Donald Trump spielt bei all dem eine Schlüsselrolle. Zwar gibt sich Starmer alle Mühe, dem Präsidenten öffentlich zu schmeicheln. Bei seinem jüngsten USA-Besuch bezeichnete Starmer Trump als "wahren Freund", überraschte ihn im Namen von König Charles mit einer Einladung zu einem weiteren Staatsbesuch. Trump nannte Starmer im Gegenzug einen "ganz besonderen Mann" und das Vereinigte Königreich ein "wunderbares Land". Die USA sind seit Jahrzehnten der wichtigste Partner, die sogenannte "special relationship" gilt nach wie vor als schützenswert.
Rückkehr in die Europäische Union?
Doch seit die USA der Ukraine kurzfristig die Unterstützung entzogen haben, sind die Karten neu gemischt. "Das war ein gefährlicher Moment für unsere Freunde in der Ukraine", räumt der Abgeordnete Fred Thomas ein, es habe Menschenleben gekostet. Die USA seien kein verlässlicher Verbündeter mehr, warnt Bronwen Maddox vom Think Tank Chatham House, ihr Rückzug lasse Zweifel an der Abschreckungsfähigkeit der NATO aufkommen.

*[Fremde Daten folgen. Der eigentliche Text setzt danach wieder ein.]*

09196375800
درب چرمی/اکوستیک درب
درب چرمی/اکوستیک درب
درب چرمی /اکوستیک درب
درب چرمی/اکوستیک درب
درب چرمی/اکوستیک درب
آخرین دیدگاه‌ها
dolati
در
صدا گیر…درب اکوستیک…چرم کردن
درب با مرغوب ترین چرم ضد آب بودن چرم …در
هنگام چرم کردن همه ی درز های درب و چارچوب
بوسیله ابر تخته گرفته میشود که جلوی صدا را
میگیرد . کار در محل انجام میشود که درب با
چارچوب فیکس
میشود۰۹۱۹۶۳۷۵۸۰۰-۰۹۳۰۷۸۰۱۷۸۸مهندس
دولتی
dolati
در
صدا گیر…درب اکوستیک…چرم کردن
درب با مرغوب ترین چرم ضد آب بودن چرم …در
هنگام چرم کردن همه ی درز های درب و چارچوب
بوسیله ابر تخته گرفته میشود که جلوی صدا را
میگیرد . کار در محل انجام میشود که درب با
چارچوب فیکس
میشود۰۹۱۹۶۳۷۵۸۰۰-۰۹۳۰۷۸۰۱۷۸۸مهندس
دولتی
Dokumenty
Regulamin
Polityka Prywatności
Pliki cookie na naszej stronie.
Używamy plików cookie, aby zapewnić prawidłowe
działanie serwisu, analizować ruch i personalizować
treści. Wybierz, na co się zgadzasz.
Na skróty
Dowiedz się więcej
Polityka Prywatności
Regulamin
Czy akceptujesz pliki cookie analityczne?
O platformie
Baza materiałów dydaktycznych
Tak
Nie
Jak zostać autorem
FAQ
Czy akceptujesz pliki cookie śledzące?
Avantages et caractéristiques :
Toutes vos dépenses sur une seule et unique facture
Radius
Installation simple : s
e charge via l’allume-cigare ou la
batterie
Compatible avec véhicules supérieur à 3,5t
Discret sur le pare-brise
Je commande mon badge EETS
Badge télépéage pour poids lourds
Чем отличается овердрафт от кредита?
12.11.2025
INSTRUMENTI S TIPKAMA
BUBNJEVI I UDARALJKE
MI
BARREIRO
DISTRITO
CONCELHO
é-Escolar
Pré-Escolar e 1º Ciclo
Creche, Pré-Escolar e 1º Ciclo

Offiziell betrachten die Briten die USA immer noch als ihren wichtigsten Verbündeten. Tatsächlich aber wachsen die Zweifel, schließlich basiert die gesamte Verteidigungsstrategie auf engster Kooperation, die Raketen auf den britischen Atom-U-Booten werden in den USA hergestellt und gewartet. Großbritanniens Nähe zu Amerika könnte sich also in Zukunft als Schwäche erweisen.

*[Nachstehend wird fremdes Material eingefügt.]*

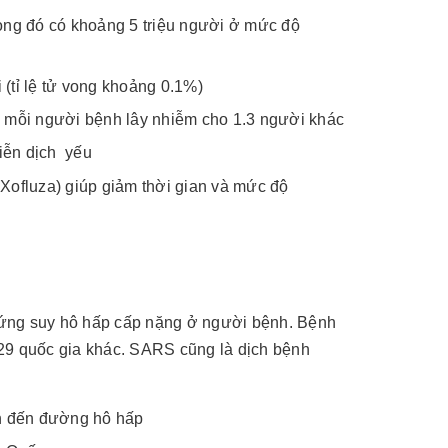
ong đó có khoảng 5 triệu người ở mức độ
(tỉ lệ tử vong khoảng 0.1%)
h mỗi người bệnh lây nhiễm cho 1.3 người khác
iễn dịch yếu
 Xofluza) giúp giảm thời gian và mức độ
hứng suy hô hấp cấp nặng ở người bệnh. Bệnh
 29 quốc gia khác. SARS cũng là dịch bệnh
uan đến đường hô hấp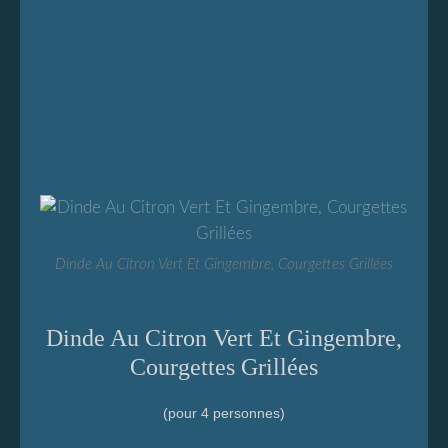
Dinde Au Citron Vert Et Gingembre, Courgettes Grillées
Dinde Au Citron Vert Et Gingembre,
Courgettes Grillées
(pour 4 personnes)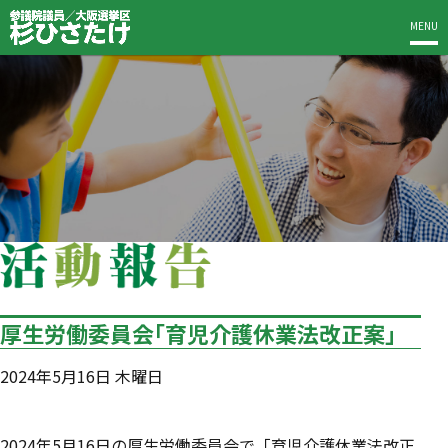
MENU
厚生労働委員会「育児介護休業法改正案」
2024年5月16日 木曜日
2024年5月16日の厚生労働委員会で「育児介護休業法改正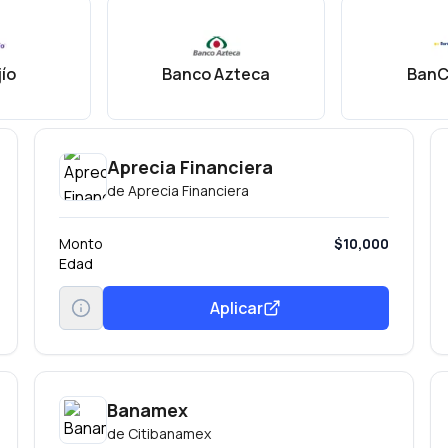
ío
Banco Azteca
BanC
Aprecia Financiera
de
Aprecia Financiera
Monto
$10,000
Edad
Aplicar
Banamex
de
Citibanamex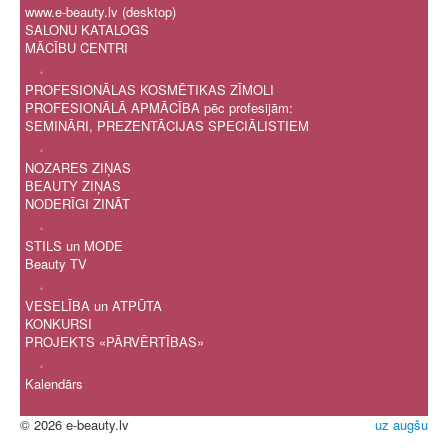
Ž
www.e-beauty.lv (desktop)
W
SALONU KATALOGS
X
MĀCĪBU CENTRI
Y
.
а
PROFESIONĀLAS KOSMĒTIKAS ZĪMOLI
б
PROFESIONĀLĀ APMĀCĪBA pēc profesijām:
в
SEMINĀRI, PREZENTĀCIJAS SPECIĀLISTIEM
г
.
д
NOZARES ZIŅAS
е
BEAUTY ZIŅAS
ё
NODERĪGI ZINĀT
ж
.
з
STILS un MODE
и
Beauty TV
й
.
к
VESELĪBA un ATPŪTA
л
KONKURSI
PROJEKTS «PĀRVĒRTĪBAS»
м
н
.
о
Kalendārs
п
р
© 2026 e-beauty.lv
uz augšu
с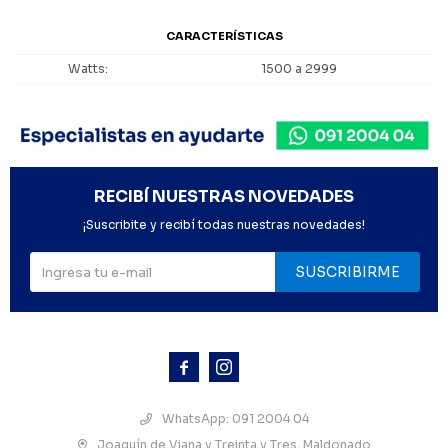
CARACTERÍSTICAS
Watts
1500 a 2999
RECIBÍ NUESTRAS NOVEDADES
¡Suscribite y recibí todas nuestras novedades!
SUSCRIBIRME



WhatsApp: 091 2004 04
Joaquín de Viana y Treinta y Tres, Maldonado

Kein Wunder also, dass sich Keir Starmer seit dem Rauswurf Selenskyjs aus dem Weißen Haus mehr und mehr Europa zuwendet. In der Bevölkerung kommt das gut an, seine schlechten Umfragewerte haben sich dadurch erholt. Doch wer glaubt, Großbritannien könne in absehbarer Zeit in die EU zurückkehren, der irrt. Bei aller Europafreundlichkeit - Keir Starmers "Reset" sieht keine erneute EU-Mitgliedschaft vor.